«Un magistrat ne devrait pas dire ça» : François Rebsamen tacle le rapport de la Cour des comptes sur «Marseille en grand»

Les mots du ministre sont forts et brutaux dans la majestueuse préfecture des Bouches-du-Rhône. Interrogé sur les importantes critiques formulées dans un récent rapport par la Cour des comptes au sujet de la mise en œuvre du plan Marseille en grandFrançois Rebsamen s’en est pris aux magistrats qui composent l’institution. «Un magistrat ne devrait pas dire ça. C’est mon avis personnel», lance-t-il devant les journalistes le ministre de l’Aménagement du territoire et de la Décentralisation, désormais en charge du suivi de ce plan à cinq milliards d’euros élaboré par le président de la République, Emmanuel Macron, pour développer Marseille.
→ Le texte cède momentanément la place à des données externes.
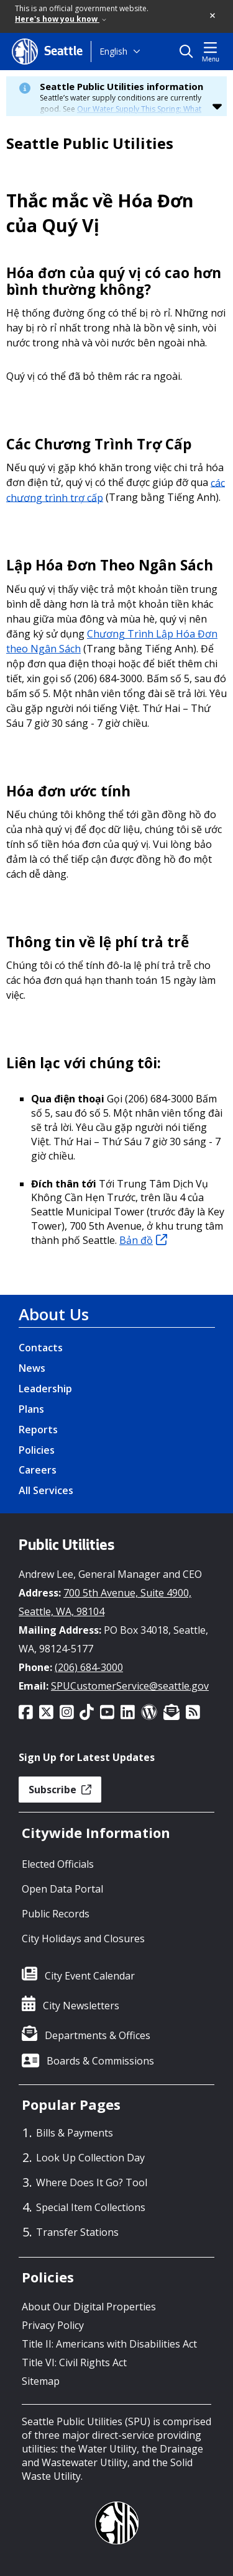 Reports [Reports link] (38, 1429)
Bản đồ (143, 1240)
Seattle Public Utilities (89, 143)
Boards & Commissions (100, 2061)
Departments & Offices (97, 2035)
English (113, 51)
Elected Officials (58, 1864)
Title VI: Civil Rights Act (74, 2362)
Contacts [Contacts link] (41, 1347)
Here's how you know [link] (60, 19)
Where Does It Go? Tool (91, 2182)
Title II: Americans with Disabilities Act (109, 2344)
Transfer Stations (77, 2232)
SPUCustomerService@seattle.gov (130, 1686)
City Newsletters (81, 2005)
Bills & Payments (74, 2133)
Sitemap (41, 2381)
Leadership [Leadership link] (45, 1388)
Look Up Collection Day (90, 2157)
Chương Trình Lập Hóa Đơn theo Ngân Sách (111, 641)
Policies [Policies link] (37, 1450)
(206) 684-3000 (89, 1667)
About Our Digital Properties (89, 2306)
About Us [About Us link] (54, 1314)
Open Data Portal (62, 1889)
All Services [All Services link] (46, 1490)
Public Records (55, 1914)
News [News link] (32, 1368)
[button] (213, 16)
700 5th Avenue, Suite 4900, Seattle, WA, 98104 (105, 1602)
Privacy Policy (53, 2325)
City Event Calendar (90, 1976)
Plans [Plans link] (31, 1409)
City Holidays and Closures (83, 1938)
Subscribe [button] (60, 1789)
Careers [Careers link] (38, 1470)
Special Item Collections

Trois ans après son lancement en grande pompe, la Cour des comptes déplorait dans son rapport paru en octobre dernier le suivi «indigent » de ce plan qui présente des «insuffisances organisationnelles», qui «pèsent sur sa mise en œuvre.» «Les moyens que l’État a consacrés au suivi du plan ne sont pas à la hauteur des enjeux et peuvent être qualifiés d’indigents», insiste le rapport. Les magistrats de la rue Cambon notaient en particulier la très lente avancée du plan qui comprend de nombreux volets, des transports à la culture en passant par la rénovation des écoles et le logement. Fin 2023, seulement 1,31% du montant total annoncé avait été décaissé par l’État.

«Le rapport est daté, estime François Rebsamen. Même les propos sont datés. Le rapport date de 2023, soit un an et demi après son lancement. Pour faire des transports par exemple, ça ne se fait pas en un claquement de dents !» Selon le ministre, 31% du plan a désormais été mis en œuvre, soit 1,5 milliard d’euros.

La demande de Muselier rejetée

François Rebsamen a tenu à apporter son soutien à l’ancien préfet de région, Christophe Mirmand, récemment nommé directeur de cabinet de Manuel Valls au ministère des Outre-Mer. «Le souvenir qu’a lancé l’ancien préfet n’est pas celui de quelqu’un d’indigent mais, bien au contraire, de quelqu’un qui était motivé et s’est investi à fond.»

Le ministre s’est également montré très sévère envers la demande de Renaud Muselier de flécher 100 millions d’euros du plan Marseille en grand pour sauver le centre-ville de Marseille et éviter le départ des Galeries Lafayette. «Il y a un principe en France, répond François Rebsamen. C’est la liberté du commerce et de l’industrie. Quand un commerce a des problèmes, on ne va pas aujourd’hui mutualiser les pertes ! Il faut bien sûr discuter avec les Galeries Lafayette. Cent millions d’euros pour faire quoi ? On ne va pas donner des subventions à un commerce ! Il faut leur donner des perspectives de travail, de développement.»

«À Lille, les Galeries Lafayette ont quitté le centre-ville, rappelle celui qui a été maire de Dijon de 2015 à 2024. À Dijon, ils ne sont pas partis parce qu’on a trouvé un repreneur. C’est à eux qu’il faut s’adresser, et pas à l’État ! Je ne suis pas opposé, mais ce n’est pas à l’État d’apporter 100 millions d’euros. D’ailleurs, d’où vient ce chiffre de 100 millions d’euros ? Peut-être que demain ça sera 200 ? Ça ne marche pas comme ça !»

«Ces 100 millions, ça ne veut rien dire», s’est agacé lui aussi le maire de Marseille, Benoît Payan. «Cette idée est lunaire, commente-t-on dans son entourage. Ou alors, Renaud Muselier doit nous dire à quels projets il enlève 100 millions !» «Il faut tout faire pour conserver le centre-ville et pour cela il faut mettre tout le monde autour de la table», estime de son côté la présidente de la métropole d’Aix-Marseille, Martine Vassal.

Lors d’une conférence de presse organisée mardi avec le président de la chambre de commerce et d’industrie, Renaud Muselier avait expliqué avoir écrit à François Bayrou pour que le gouvernement apporte une aide financière à la sauvegarde commerciale du centre-ville, fragilisée ces dernières années.